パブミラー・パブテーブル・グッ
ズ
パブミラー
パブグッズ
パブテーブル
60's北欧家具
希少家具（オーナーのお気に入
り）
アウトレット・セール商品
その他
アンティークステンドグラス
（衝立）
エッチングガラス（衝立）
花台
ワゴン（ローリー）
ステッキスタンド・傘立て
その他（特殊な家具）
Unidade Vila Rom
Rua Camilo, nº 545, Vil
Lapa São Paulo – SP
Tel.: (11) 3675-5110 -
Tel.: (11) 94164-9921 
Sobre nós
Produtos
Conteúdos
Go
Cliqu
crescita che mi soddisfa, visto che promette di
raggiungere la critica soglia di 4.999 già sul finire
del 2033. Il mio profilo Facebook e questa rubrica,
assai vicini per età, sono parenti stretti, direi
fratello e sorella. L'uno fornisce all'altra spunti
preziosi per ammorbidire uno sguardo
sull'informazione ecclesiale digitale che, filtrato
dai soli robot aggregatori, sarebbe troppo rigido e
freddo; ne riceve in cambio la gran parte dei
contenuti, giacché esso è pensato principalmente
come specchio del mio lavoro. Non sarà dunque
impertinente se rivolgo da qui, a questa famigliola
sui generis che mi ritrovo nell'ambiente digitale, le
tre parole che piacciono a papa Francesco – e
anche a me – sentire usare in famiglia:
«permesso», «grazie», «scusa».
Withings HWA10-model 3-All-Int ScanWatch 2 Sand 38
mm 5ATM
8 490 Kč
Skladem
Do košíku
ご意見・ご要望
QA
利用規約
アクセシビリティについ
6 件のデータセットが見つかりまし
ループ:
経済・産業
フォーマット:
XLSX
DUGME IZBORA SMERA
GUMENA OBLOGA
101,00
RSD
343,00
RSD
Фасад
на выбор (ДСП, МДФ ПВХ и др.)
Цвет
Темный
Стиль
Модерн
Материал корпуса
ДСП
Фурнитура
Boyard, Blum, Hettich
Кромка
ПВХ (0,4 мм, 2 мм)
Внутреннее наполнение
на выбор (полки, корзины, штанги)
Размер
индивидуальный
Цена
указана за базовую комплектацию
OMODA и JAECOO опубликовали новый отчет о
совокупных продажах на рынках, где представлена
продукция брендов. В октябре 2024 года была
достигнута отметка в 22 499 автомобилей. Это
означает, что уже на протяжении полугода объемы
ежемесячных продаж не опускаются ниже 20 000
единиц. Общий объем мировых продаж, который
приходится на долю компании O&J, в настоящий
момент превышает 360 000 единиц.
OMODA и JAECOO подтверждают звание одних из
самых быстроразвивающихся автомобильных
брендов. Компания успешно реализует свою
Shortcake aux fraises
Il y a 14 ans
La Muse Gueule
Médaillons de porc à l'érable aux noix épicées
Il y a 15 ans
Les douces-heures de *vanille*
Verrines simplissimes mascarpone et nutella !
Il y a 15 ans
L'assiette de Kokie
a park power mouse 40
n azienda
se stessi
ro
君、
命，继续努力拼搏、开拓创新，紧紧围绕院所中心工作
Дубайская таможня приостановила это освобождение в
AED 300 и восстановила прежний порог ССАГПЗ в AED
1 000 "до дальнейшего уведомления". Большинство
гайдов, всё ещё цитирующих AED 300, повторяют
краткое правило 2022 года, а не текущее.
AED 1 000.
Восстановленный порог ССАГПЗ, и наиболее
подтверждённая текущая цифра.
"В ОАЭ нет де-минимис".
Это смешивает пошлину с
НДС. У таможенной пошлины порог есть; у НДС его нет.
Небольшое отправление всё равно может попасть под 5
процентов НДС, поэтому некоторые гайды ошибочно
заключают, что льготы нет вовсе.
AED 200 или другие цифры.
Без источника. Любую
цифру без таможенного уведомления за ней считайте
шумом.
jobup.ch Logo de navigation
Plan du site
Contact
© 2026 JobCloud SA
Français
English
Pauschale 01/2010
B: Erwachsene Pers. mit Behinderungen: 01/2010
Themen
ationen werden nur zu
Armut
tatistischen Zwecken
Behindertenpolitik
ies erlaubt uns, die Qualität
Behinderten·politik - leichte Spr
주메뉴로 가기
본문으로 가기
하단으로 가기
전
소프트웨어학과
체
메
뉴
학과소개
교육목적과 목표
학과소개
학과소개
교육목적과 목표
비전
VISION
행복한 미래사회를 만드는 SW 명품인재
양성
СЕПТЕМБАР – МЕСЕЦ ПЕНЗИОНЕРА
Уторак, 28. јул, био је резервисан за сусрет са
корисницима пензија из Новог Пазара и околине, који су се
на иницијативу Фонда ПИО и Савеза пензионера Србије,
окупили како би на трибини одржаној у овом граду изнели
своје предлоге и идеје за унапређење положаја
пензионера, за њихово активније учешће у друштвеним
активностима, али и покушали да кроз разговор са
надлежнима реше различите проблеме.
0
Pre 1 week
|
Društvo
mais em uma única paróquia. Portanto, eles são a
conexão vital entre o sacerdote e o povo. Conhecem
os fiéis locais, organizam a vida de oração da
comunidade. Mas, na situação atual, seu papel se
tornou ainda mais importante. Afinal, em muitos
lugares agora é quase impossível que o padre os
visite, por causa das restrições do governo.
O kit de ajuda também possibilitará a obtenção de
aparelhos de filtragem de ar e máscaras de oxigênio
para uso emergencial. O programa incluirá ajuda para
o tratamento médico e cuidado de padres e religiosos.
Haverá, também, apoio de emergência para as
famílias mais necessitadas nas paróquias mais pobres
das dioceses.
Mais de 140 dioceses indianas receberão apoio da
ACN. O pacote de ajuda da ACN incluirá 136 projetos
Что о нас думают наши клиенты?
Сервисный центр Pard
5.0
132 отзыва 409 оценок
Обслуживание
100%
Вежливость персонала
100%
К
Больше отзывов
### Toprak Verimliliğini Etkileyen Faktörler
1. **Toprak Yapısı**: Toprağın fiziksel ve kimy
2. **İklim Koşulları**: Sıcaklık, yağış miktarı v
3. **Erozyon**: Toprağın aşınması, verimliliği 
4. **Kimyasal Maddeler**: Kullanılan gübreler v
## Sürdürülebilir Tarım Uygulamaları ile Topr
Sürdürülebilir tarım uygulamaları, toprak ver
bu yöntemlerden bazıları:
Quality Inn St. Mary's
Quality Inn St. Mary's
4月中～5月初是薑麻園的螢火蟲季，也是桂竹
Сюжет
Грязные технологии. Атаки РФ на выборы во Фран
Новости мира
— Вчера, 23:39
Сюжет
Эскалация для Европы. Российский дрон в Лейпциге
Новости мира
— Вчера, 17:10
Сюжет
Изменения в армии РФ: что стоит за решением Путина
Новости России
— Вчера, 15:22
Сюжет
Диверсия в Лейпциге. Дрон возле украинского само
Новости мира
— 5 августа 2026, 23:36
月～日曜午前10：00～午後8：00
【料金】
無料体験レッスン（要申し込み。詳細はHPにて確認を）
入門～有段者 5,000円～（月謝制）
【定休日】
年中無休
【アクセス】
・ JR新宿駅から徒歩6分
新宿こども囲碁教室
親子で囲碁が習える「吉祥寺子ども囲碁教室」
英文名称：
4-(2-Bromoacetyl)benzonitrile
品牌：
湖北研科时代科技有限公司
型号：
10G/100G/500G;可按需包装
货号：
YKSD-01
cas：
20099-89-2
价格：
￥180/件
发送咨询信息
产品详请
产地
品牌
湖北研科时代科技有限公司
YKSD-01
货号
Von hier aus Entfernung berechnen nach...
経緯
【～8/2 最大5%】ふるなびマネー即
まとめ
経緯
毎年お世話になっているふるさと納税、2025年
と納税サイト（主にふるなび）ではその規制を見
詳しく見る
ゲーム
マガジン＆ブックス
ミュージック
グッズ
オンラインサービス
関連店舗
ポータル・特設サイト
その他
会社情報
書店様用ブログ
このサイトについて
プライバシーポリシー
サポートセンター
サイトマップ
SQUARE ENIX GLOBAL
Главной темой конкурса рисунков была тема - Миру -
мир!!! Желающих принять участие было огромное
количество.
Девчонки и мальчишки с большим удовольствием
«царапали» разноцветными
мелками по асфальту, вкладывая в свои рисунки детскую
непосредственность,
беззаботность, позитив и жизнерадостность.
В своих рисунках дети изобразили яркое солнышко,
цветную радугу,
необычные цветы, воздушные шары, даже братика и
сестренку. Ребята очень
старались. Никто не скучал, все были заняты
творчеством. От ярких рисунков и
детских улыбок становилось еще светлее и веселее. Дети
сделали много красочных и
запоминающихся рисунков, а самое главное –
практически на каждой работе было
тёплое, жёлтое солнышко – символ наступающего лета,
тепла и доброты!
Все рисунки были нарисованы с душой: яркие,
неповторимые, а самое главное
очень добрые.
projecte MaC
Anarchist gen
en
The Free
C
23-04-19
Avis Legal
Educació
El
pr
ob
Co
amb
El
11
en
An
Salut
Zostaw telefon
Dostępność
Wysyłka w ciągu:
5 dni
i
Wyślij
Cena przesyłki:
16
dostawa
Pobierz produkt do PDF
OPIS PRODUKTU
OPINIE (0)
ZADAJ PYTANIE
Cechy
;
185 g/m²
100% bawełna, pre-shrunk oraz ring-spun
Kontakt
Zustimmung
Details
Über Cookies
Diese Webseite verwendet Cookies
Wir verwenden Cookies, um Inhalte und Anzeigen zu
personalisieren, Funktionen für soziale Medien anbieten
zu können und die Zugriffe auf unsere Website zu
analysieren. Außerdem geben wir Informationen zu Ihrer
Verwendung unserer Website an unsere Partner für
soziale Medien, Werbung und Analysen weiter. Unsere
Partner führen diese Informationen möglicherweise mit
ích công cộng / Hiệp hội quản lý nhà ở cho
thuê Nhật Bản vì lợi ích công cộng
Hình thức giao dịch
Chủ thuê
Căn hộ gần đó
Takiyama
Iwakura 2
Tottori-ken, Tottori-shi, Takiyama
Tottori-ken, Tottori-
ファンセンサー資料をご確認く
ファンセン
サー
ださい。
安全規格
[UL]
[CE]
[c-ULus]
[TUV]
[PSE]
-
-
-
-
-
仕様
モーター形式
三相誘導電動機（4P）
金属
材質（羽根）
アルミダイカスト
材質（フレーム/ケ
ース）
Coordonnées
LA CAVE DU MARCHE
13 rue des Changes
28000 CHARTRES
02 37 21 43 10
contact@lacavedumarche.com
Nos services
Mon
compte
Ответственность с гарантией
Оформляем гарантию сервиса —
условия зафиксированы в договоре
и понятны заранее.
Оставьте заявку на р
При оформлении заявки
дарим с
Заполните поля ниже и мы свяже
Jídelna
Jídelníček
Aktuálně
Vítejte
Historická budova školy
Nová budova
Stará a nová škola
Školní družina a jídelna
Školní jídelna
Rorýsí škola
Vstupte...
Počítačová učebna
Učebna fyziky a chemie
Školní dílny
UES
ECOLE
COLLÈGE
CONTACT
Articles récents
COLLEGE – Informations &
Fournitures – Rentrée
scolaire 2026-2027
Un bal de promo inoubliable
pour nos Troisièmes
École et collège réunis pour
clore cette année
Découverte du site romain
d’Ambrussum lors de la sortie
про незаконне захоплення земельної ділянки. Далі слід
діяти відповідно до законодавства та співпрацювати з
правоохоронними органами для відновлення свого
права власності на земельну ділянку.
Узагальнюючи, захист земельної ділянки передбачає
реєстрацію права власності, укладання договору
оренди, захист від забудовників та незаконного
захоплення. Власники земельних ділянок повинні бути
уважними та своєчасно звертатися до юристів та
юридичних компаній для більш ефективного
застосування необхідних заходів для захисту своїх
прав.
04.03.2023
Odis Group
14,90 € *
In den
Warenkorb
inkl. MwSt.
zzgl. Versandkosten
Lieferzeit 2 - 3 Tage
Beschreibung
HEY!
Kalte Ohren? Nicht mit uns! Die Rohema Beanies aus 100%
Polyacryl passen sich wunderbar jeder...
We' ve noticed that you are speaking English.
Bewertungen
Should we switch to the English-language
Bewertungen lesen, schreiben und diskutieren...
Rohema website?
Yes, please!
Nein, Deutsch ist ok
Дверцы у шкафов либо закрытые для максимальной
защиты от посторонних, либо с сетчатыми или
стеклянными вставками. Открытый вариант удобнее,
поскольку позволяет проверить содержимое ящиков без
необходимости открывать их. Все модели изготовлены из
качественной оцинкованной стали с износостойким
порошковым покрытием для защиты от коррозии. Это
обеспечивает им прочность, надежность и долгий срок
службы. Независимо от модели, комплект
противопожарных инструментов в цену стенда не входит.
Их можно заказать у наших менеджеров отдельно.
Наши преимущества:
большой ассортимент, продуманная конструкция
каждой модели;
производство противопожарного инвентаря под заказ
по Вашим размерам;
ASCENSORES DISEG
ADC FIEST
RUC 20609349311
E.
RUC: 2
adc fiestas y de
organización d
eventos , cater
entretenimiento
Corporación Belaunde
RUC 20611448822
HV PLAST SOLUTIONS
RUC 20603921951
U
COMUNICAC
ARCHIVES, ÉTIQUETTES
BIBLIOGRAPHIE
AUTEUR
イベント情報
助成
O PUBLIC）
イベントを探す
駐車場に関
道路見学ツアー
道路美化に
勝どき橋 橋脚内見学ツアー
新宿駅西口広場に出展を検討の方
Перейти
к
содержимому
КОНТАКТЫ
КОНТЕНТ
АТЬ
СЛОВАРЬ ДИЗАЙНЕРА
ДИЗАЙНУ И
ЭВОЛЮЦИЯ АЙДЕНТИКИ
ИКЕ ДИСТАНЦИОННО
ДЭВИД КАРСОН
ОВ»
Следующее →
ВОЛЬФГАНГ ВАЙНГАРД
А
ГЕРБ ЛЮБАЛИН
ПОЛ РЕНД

···

▶ [WHAT THE TASK REQUIRES] Within the listing above, locate the line containing "행복한 미래사회를 만드는 SW 명품인재" and the line containing "своје предлоге и идеје за унапређење положаја". Reproduce those two lines and all lines between them exactly, with nothing added.

▶ [OUTPUT BELOW]
행복한 미래사회를 만드는 SW 명품인재
양성
СЕПТЕМБАР – МЕСЕЦ ПЕНЗИОНЕРА
Уторак, 28. јул, био је резервисан за сусрет са
корисницима пензија из Новог Пазара и околине, који су се
на иницијативу Фонда ПИО и Савеза пензионера Србије,
окупили како би на трибини одржаној у овом граду изнели
своје предлоге и идеје за унапређење положаја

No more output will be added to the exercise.